→ Exercise aim: Keep the pictures out of the copy and repeat the records exactly.

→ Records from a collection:

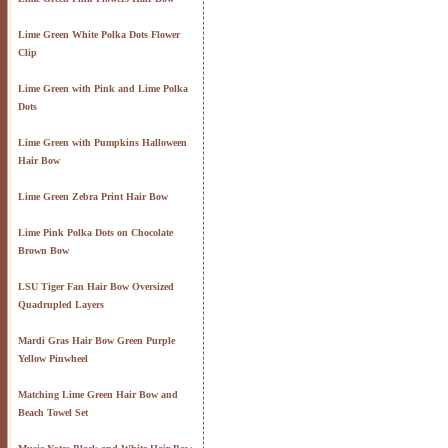
Lime Green White Polka Dots Flower
Clip
Lime Green with Pink and Lime Polka
Dots
Lime Green with Pumpkins Halloween
Hair Bow
Lime Green Zebra Print Hair Bow
Lime Pink Polka Dots on Chocolate
Brown Bow
LSU Tiger Fan Hair Bow Oversized
Quadrupled Layers
Mardi Gras Hair Bow Green Purple
Yellow Pinwheel
Matching Lime Green Hair Bow and
Beach Towel Set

→ Solution:
Lime Green White Polka Dots Flower
Clip
Lime Green with Pink and Lime Polka
Dots
Lime Green with Pumpkins Halloween
Hair Bow
Lime Green Zebra Print Hair Bow
Lime Pink Polka Dots on Chocolate
Brown Bow
LSU Tiger Fan Hair Bow Oversized
Quadrupled Layers
Mardi Gras Hair Bow Green Purple
Yellow Pinwheel
Matching Lime Green Hair Bow and
Beach Towel Set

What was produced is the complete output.